Desconfíen siempre del Gobierno

¿Qué sería del político sin el enemigo exterior?

¿Qué sería del político sin el enemigo exterior? Ya saben ustedes que el político no se equivoca nunca, que la solución a los problemas que crea es no cejar en sus errores y que, al final, cuando tiene que hacer algo impopular no sólo es por nuestro bien, sino para no dejarnos en manos de otros que están fuera, en las tinieblas exteriores de las que nos protege, y que no nos quieren a diferencia de él, que nos mantiene en las tinieblas interiores. En esto se parecen el Gobierno de la Generalidad, que anuncia medidas de ajuste para evitar que el Estado intervenga Cataluña, o el de España, al que todo le viene impuesto por Bruselas.

Lo que se impone desde fuera no es nada malo, aunque sea duro.

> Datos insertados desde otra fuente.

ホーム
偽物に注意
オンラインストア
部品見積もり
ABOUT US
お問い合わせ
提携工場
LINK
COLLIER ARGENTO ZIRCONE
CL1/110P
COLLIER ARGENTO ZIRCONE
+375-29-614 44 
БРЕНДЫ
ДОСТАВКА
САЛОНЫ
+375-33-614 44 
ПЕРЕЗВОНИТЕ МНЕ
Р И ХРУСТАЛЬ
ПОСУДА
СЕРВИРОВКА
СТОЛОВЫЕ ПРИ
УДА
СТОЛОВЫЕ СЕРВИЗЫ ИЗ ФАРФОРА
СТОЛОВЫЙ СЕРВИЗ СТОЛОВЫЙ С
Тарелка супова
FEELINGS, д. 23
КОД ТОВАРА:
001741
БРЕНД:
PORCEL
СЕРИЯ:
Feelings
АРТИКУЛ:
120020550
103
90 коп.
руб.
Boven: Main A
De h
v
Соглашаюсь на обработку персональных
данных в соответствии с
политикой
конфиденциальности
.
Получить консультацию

No es malo, porque como la cirugía para el enfermo, aunque dolorosa, es necesaria. Cataluña ha anunciado un recorte de casi el 5% para 230.000 funcionarios y abre, valientemente brecha. Además, como les decía la semana pasada en este mismo cuaderno o blog, ni los recortes (reducción de gastos) ni los aumentos de ingresos (incrementos de impuestos o tasas, establecimiento de copagos, etc…) son suficientes, hay que vender activos públicos. Hay que reducir el tamaño del Estado por dos vías: menos prestaciones y menos capacidad instalada.

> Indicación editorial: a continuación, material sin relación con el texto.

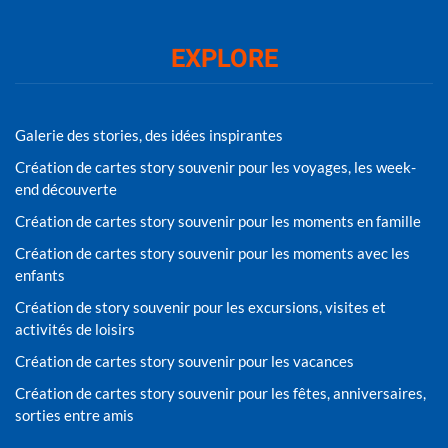
EXPLORE
Galerie des stories, des idées inspirantes
Création de cartes story souvenir pour les voyages, les week-
end découverte
Création de cartes story souvenir pour les moments en famille
Création de cartes story souvenir pour les moments avec les
enfants
Création de story souvenir pour les excursions, visites et
activités de loisirs
Création de cartes story souvenir pour les vacances
Création de cartes story souvenir pour les fêtes, anniversaires,
sorties entre amis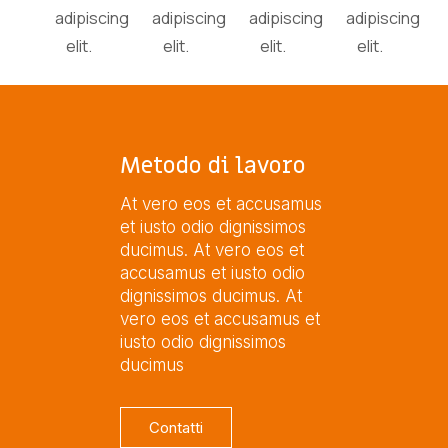
adipiscing
adipiscing
adipiscing
adipiscing
elit.
elit.
elit.
elit.
Metodo di lavoro
At vero eos et accusamus
et iusto odio dignissimos
ducimus.
At vero eos et
accusamus et iusto odio
dignissimos ducimus.
At
vero eos et accusamus et
iusto odio dignissimos
ducimus
Contatti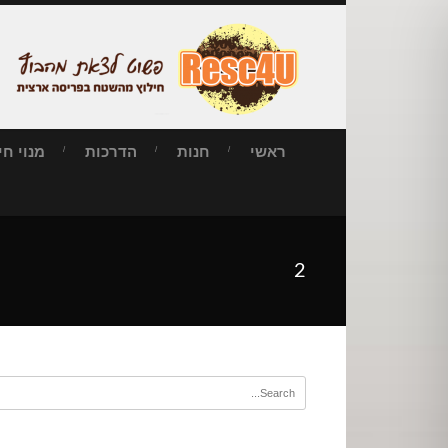
ראשי
חנות
הדרכות
מנוי חילו
2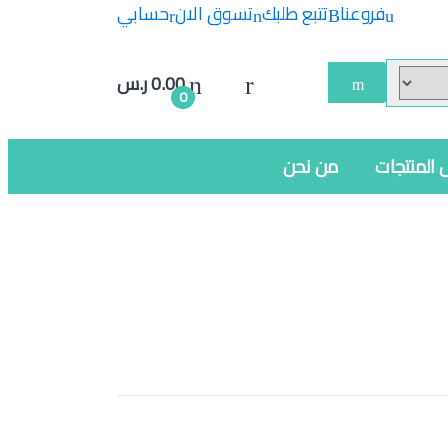
فروعنا
تتبع طلبك
تسوق الان
حسابي
0.00
ر.س
0
 المنتجات
من نحن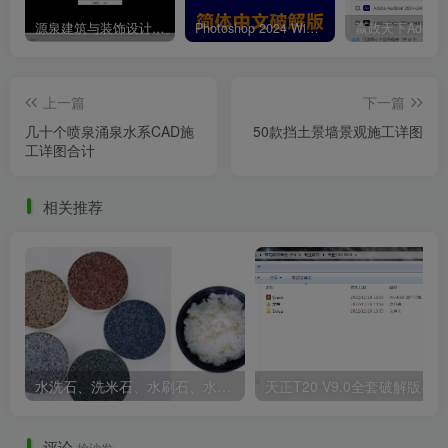
源泉建筑与装饰设计CAD插件工具箱（YQArch 6.7.4）
Photoshop 2024 Win|Mac 简体中文破解版安装包下载及安装教程
上一篇
下一篇
几十个喷泉涌泉水系CAD施
50款挡土景墙景观施工详图
铺装.jpg
工详图合计
相关推荐
水洗石、洗米石、水刷石、水磨石、胶粘石傻傻分不清楚
天正T20 V9
评论
抢沙发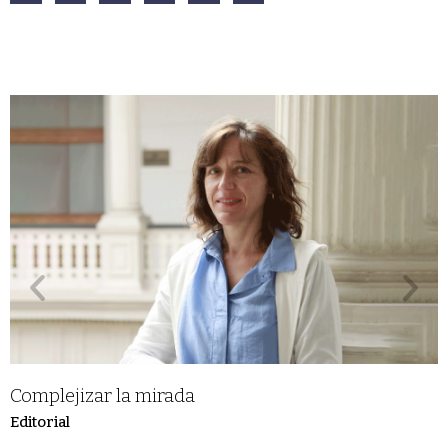
Complejizar la mirada
Editorial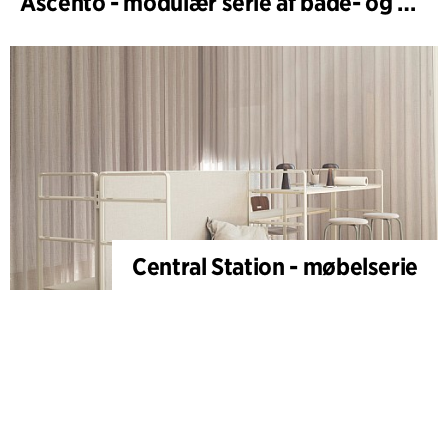
Ascento - modulær serie af bade- og brusestole
Central Station - møbelserie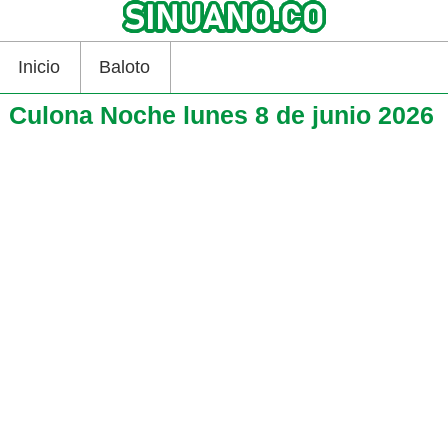
Inicio
Baloto
Culona Noche lunes 8 de junio 2026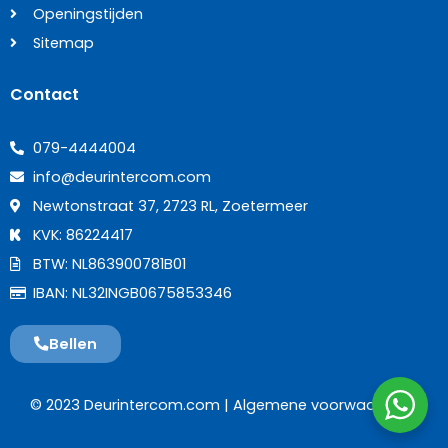
Openingstijden
Sitemap
Contact
079-4444004
info@deurintercom.com
Newtonstraat 37, 2723 RL, Zoetermeer
KVK: 86224417
BTW: NL863900781B01
IBAN: NL32INGB0675853346
Bellen
© 2023 Deurintercom.com |
Algemene voorwaarden
|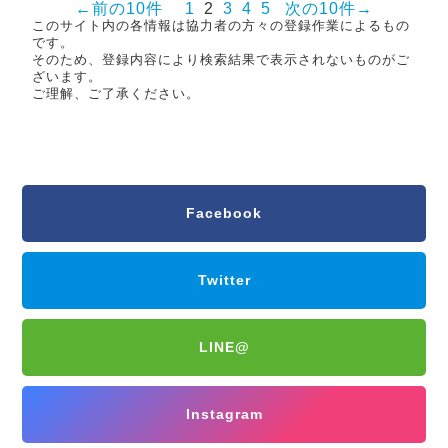
←前の10件
1
2
3
4
5
次の10件→
このサイト内の各情報は協力者の方々の登録作業によるもの
です。
そのため、登録内容により検索結果で表示されないものがご
ざいます。
ご理解、ご了承ください。
Facebook
Twitter
LINE@
Instagram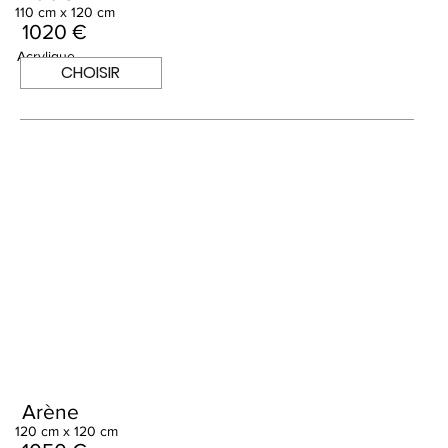
110 cm x 120 cm
1020 €
Acrylique
CHOISIR
Arène
120 cm x 120 cm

La venta de activos, sobre todo por lo que afecta a los inmobiliarios, preocupa a los grandes tenedores de los mismos porque deprecia el valor de los que tienen en cartera. Por aquí, puede aparecer el primer enfrentamiento en la alianza de los tres Big (Business, Finances and Government) que denuncian algunos republicanos norteamericanos como el mal de Occidente. La alianza de las grandes corporaciones, entidades financieras y los gobiernos omnipresentes que hemos terminado por llamar Estado del Bienestar.

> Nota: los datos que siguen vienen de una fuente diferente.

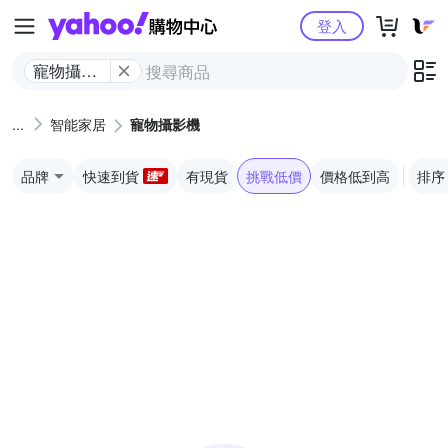
Yahoo購物中心
登入
寵物攝影
機
智能家居
寵物攝影機
品牌
快速到貨
有現貨
挑戰低價
價格低到高
排序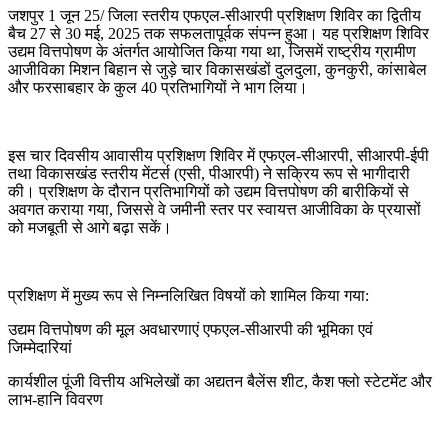
जशपुर 1 जून 25/ जिला स्तरीय एफएल-सीआरपी प्रशिक्षण शिविर का द्वितीय
बैच 27 से 30 मई, 2025 तक सफलतापूर्वक संपन्न हुआ। यह प्रशिक्षण शिविर
उद्यम वित्तपोषण के अंतर्गत आयोजित किया गया था, जिसमें राष्ट्रीय ग्रामीण
आजीविका मिशन बिहान से जुड़े चार विकासखंडों दुलदुला, कुनकुरी, कांसाबेल
और फरसाबहार के कुल 40 प्रतिभागियों ने भाग लिया।
इस चार दिवसीय आवासीय प्रशिक्षण शिविर में एफएल-सीआरपी, सीआरपी-ईपी
तथा विकासखंड स्तरीय मेंटर्स (एसी, पीआरपी) ने सक्रिय रूप से भागीदारी
की। प्रशिक्षण के दौरान प्रतिभागियों को उद्यम वित्तपोषण की बारीकियों से
अवगत कराया गया, जिससे वे जमीनी स्तर पर स्वायत्त आजीविका के प्रयासों
को मजबूती से आगे बढ़ा सकें।
प्रशिक्षण में मुख्य रूप से निम्नलिखित विषयों को शामिल किया गया:
उद्यम वित्तपोषण की मूल अवधारणाएं एफएल-सीआरपी की भूमिका एवं
जिम्मेदारियां
कार्यशील पूंजी वित्तीय अभिलेखों का अद्यतन बैलेंस शीट, कैश फ्लो स्टेटमेंट और
लाभ-हानि विवरण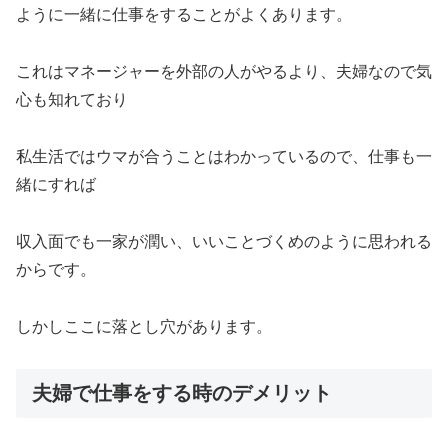
ように一緒に仕事をすることがよくあります。
これはマネージャーを外部の人がやるより、夫婦なので気
心も知れており
私生活ではウマが合うことはわかっているので、仕事も一
緒にすれば
収入面でも一家が潤い、いいことづくめのように思われる
からです。
しかしここに落とし穴があります。
夫婦で仕事をする時のデメリット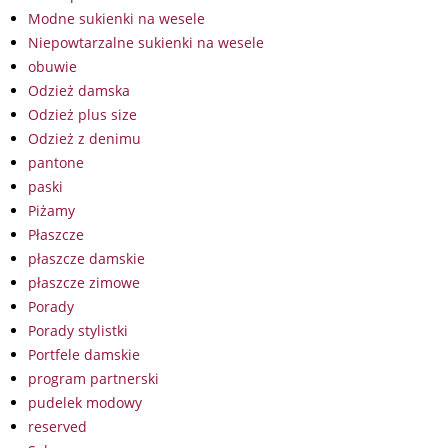
Modne sukienki na wesele
Niepowtarzalne sukienki na wesele
obuwie
Odzież damska
Odzież plus size
Odzież z denimu
pantone
paski
Piżamy
Płaszcze
płaszcze damskie
płaszcze zimowe
Porady
Porady stylistki
Portfele damskie
program partnerski
pudelek modowy
reserved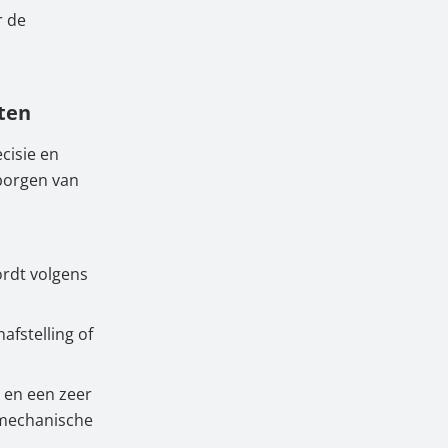
r de
ten
cisie en
rborgen van
ordt volgens
afstelling of
 en een zeer
 mechanische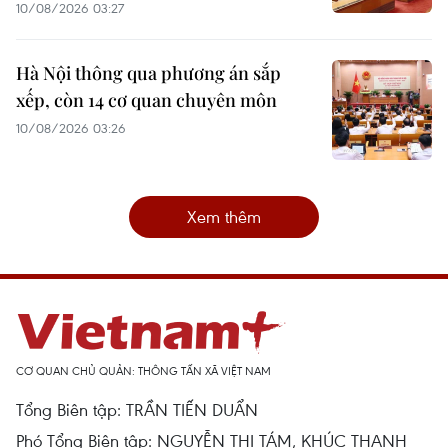
10/08/2026 03:27
Hà Nội thông qua phương án sắp
xếp, còn 14 cơ quan chuyên môn
10/08/2026 03:26
Xem thêm
CƠ QUAN CHỦ QUẢN: THÔNG TẤN XÃ VIỆT NAM
Tổng Biên tập: TRẦN TIẾN DUẨN
Phó Tổng Biên tập: NGUYỄN THỊ TÁM, KHÚC THANH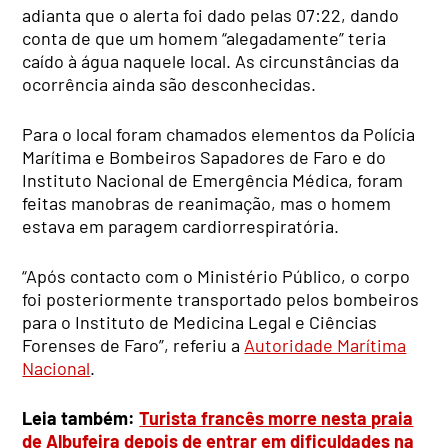
adianta que o alerta foi dado pelas 07:22, dando
conta de que um homem “alegadamente” teria
caído à água naquele local. As circunstâncias da
ocorrência ainda são desconhecidas.
Para o local foram chamados elementos da Polícia
Marítima e Bombeiros Sapadores de Faro e do
Instituto Nacional de Emergência Médica, foram
feitas manobras de reanimação, mas o homem
estava em paragem cardiorrespiratória.
“Após contacto com o Ministério Público, o corpo
foi posteriormente transportado pelos bombeiros
para o Instituto de Medicina Legal e Ciências
Forenses de Faro”, referiu a
Autoridade Marítima
Nacional
.
Leia também:
Turista francês morre nesta praia
de Albufeira depois de entrar em dificuldades na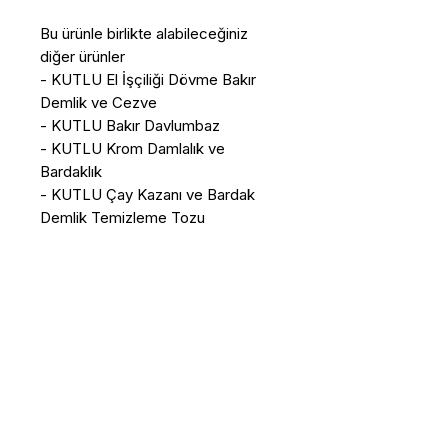
Bu ürünle birlikte alabileceğiniz
diğer ürünler
- KUTLU El İşçiliği Dövme Bakır
Demlik ve Cezve
- KUTLU Bakır Davlumbaz
- KUTLU Krom Damlalık ve
Bardaklık
- KUTLU Çay Kazanı ve Bardak
Demlik Temizleme Tozu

Políticas económicas insostenibles

Al fin y al cabo, lo que se está imponiendo es la racionalidad que han abandonado las autoridades, empeñadas en unas políticas económicas insostenibles. Cuando uno desafía la ley de la gravedad, o restablece a tiempo el punto de equilibro o se cae. La dirección económica de Occidente, lo que incluye a España y, por tanto y a su vez, a Cataluña ha traspasado las líneas de la economía sostenible que, tiene que ver mucho con la ecología pero no solamente. Una economía es sostenible cuando consume no más de lo que produce. Si no lo hace así, antes o después tendrá que producir más de lo que consume o desaparecer. Lo que se nos pide a los occidentales es exactamente eso: ahorren un poco para devolver lo mucho que deben al resto del mundo o desaparezcan. Si no quieren ni lo uno ni lo otro, no creamos que nuestros acreedores se van a quedar de brazos cruzados. No es agradable pero es comprensible.

Tal vez por eso, porque es comprensible, la respuesta ciudadana a los ajustes en muchas partes de Occidente, incluida España, no está siendo violenta. La clase media, la gran perjudicada de las actuaciones públicas, sabía hace tiempo que esto no podía durar mucho tiempo porque comprende que todo esto de lo que disfrutábamos alguien lo tenía que pagar algún día y , además, sospechaba, que iba a ser ella que, al fin y al cabo, es la que paga siempre. Lo sorprendente, o lo que temen los políticos que llegue a ocurrir, es que no se desplace a la clase dirigente actual exigiéndole no más responsabilidades, sino simplemente responsabilidades. Sólo Islandia, que quebró y encausó a su dirección política y financiera, parece estar saliendo de la crisis en Occidente.